Ginsenoside CK targeting KEAP1-DGR/Kelch domain disrupts the binding between KEAP1 and NRF2-DLG motif to ameliorate oxidative stress damage.

Background: Panax ginseng and Panax notoginseng as traditional Chinese medicines, are widely used in the treatment of qi deficiency, viral or bacterial infection, inflammation and cancer. Ginsenoside CK, an active metabolite of protopanoxadiol among the ginseng saponins, has been shown in previous studies to improve the organism's oxidative balance by regulating the KEAP1-NRF2/ARE pathway, thus slowing the progression of diseases. However, the specific targets and mechanisms of CK in improving oxidative stress remain unclear.

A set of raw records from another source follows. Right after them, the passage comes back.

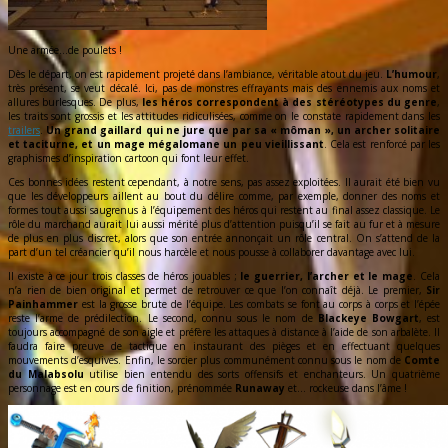
Une armée…de poulets !
Dès le départ, on est rapidement projeté dans l’ambiance, véritable atout du jeu.
L’humour
,
très présent, se veut décalé. Ici, pas de monstres effrayants mais des ennemis aux noms et
allures burlesques. De plus,
les héros correspondent à des stéréotypes du genre
,
les traits sont grossis et les attitudes ridiculisées, comme on le constate rapidement dans les
trailers
.
Un grand gaillard qui ne jure que par sa « môman », un archer solitaire
et taciturne, et un mage mégalomane un peu vieillissant
. Cela est renforcé par les
graphismes d’inspiration cartoon qui font leur effet.
Ces bonnes idées restent cependant, à notre sens, pas assez exploitées. Il aurait été bien vu
que les développeurs aillent au bout du délire comme, par exemple, donner des noms et
formes tout aussi saugrenus à l’équipement des héros qui restent au final assez classique. Le
rôle du marchand aurait lui aussi mérité plus d’attention puisqu’il se fait au fur et à mesure
de plus en plus discret, alors que son entrée annonçait un rôle central. On s’attend de la
part d’un tel créancier qu’il nous harcèle et nous pousse à collaborer davantage avec lui.
Il existe à ce jour trois classes de héros jouables ;
le guerrier, l’archer et le mage
. Cela
n’a rien de bien original et permet de retrouver ce que l’on connaît déjà. Le premier,
Sir
Painhammer
est la grosse brute de l’équipe. Les combats se font au corps à corps et l’épée
reste l’arme de prédilection. Le second, connu sous le nom de
Blackeye Bowgart
, est
toujours accompagné de son aigle et préfère les attaques à distance à l’aide de son arbalète. Il
faudra faire preuve de tactique en instaurant des pièges et en effectuant quelques
mouvements d’esquives. Enfin, le sorcier plus communément connu sous le nom de
Comte
du Malabsolu
utilise bien entendu des sorts offensifs et enchanteurs. Un quatrième
personnage est en cours de finition, prénommée
Runaway
et… rockeuse dans l’âme !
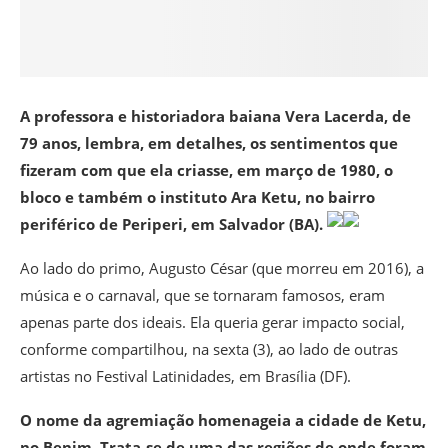
A professora e historiadora baiana Vera Lacerda, de
79 anos, lembra, em detalhes, os sentimentos que
fizeram com que ela criasse, em março de 1980, o
bloco e também o instituto Ara Ketu, no bairro
periférico de Periperi, em Salvador (BA).
Ao lado do primo, Augusto César (que morreu em 2016), a
música e o carnaval, que se tornaram famosos, eram
apenas parte dos ideais. Ela queria gerar impacto social,
conforme compartilhou, na sexta (3), ao lado de outras
artistas no Festival Latinidades, em Brasília (DF).
O nome da agremiação homenageia a cidade de Ketu,
no Benim. Trata-se de uma das regiões de onde foram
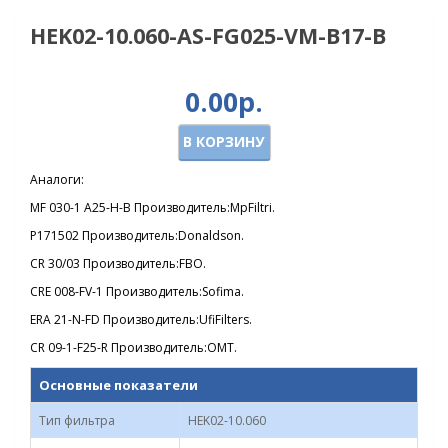
HEK02-10.060-AS-FG025-VM-B17-B
0.00р.
В КОРЗИНУ
Аналоги:
MF 030-1 A25-H-B Производитель:MpFiltri.
P171502 Производитель:Donaldson.
CR 30/03 Производитель:FBO.
CRE 008-FV-1 Производитель:Sofima.
ERA 21-N-FD Производитель:UfiFilters.
CR 09-1-F25-R Производитель:OMT.
Основные показатели
Тип фильтра
HEK02-10.060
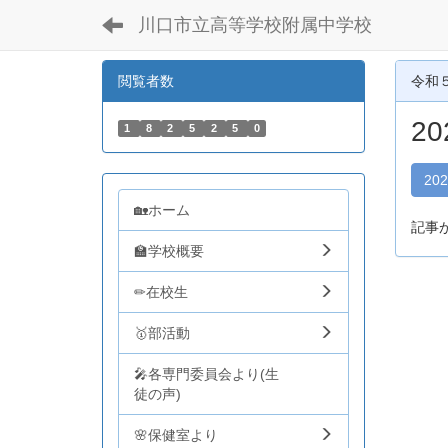
川口市立高等学校附属中学校
閲覧者数
令和
2
1
8
2
5
2
5
0
20
🏡ホーム
記事
🏫学校概要
✏在校生
🥇部活動
🎤各専門委員会より(生
徒の声)
🌸保健室より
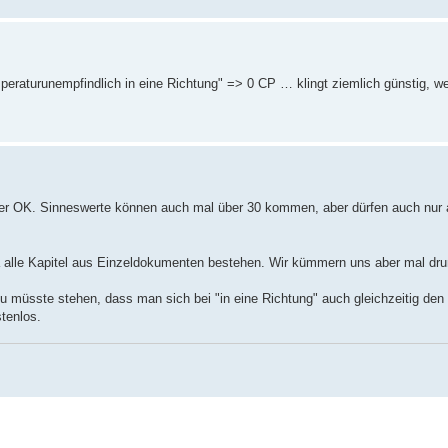
mperaturunempfindlich in eine Richtung" => 0 CP … klingt ziemlich günstig, w
er OK. Sinneswerte können auch mal über 30 kommen, aber dürfen auch nur a
 da alle Kapitel aus Einzeldokumenten bestehen. Wir kümmern uns aber mal d
 müsste stehen, dass man sich bei "in eine Richtung" auch gleichzeitig den 
tenlos.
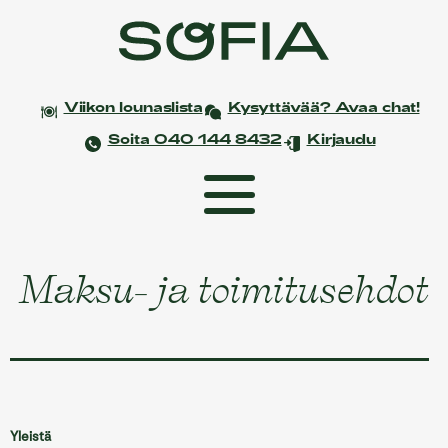
Viikon lounaslista
Kysyttävää? Avaa chat!
Soita 040 144 8432
Kirjaudu
Etusivu
Maksu- ja toimitusehdot
Coworking
Tapahtumat ja kokoukset
Yksityistilaisuudet
Juhlat
Yleistä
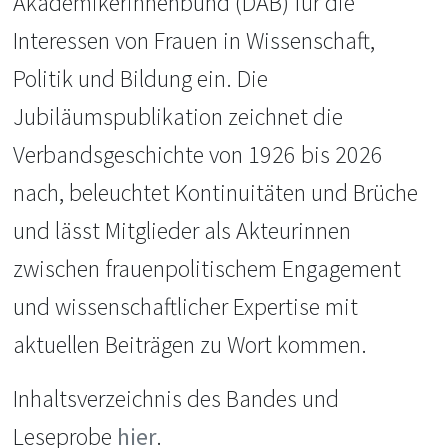
Akademikerinnenbund (DAB) für die
Interessen von Frauen in Wissenschaft,
Politik und Bildung ein. Die
Jubiläumspublikation zeichnet die
Verbandsgeschichte von 1926 bis 2026
nach, beleuchtet Kontinuitäten und Brüche
und lässt Mitglieder als Akteurinnen
zwischen frauenpolitischem Engagement
und wissenschaftlicher Expertise mit
aktuellen Beiträgen zu Wort kommen.
Inhaltsverzeichnis des Bandes und
Leseprobe
hier
.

Purpose: The aim of this study was to determine the potential therapeutic targets and molecular mechanisms of CK in improving oxidative stress injury both in vitro and in vivo.

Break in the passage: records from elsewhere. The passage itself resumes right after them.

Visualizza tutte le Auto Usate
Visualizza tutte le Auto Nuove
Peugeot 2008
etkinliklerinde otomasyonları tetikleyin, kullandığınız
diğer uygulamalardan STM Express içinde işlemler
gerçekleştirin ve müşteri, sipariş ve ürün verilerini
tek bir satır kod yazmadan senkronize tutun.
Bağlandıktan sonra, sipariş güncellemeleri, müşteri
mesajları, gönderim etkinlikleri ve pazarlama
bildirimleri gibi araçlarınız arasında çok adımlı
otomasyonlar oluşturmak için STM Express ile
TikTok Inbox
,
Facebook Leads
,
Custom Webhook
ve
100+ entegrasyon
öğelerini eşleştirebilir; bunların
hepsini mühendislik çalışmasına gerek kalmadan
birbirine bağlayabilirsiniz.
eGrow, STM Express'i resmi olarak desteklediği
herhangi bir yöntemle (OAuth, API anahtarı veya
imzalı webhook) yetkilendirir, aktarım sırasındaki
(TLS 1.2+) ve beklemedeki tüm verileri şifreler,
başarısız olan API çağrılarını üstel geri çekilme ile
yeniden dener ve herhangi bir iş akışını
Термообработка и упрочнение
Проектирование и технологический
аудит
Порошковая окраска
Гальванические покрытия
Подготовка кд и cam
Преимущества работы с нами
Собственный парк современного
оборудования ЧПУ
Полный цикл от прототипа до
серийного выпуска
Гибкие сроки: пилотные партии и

Methods: LPS was used to induce oxidative damage in RAW 264.7 cells to evaluate the regulatory effects of CK on the KEAP1-NRF2/ARE pathway. Drug affinity responsive target stability technology (DARTS) combined with proteomics was employed to identify CK's potential target proteins. CK functional probe were designed to analyze the target protein using click chemistry. Furthermore, small molecule and protein interaction technologies were used to verify the mechanism, and computer dynamic simulation technology was used to analyze the interaction sites between CK and the target protein. The pharmacological effects and mechanism of CK in improving oxidative damage were verified in vivo by LPS-induced acute injury in mice and physical mechanical injury in rat soft tissues.

Results: KEAP1 was identified as the target protein that CK regulates to improve oxidative damage through the KEAP1-NRF2/ARE pathway. CK competitively binds to the DGR/Kelch domain of KEAP1, disrupting the binding between DLG peptide in NRF2 and KEAP1, thereby inhibiting the occurrence of oxidative damage induced by LPS or physical mechanical stress.

Conclusions: CK functions as a natural KEAP1-NRF2 inhibitor, disrupting the binding between KEAP1 and NRF2-DLG motifs by targeting the DGR/Kelch domain of KEAP1, activating the antioxidant transcriptional program of NRF2, and reducing oxidative stress damage.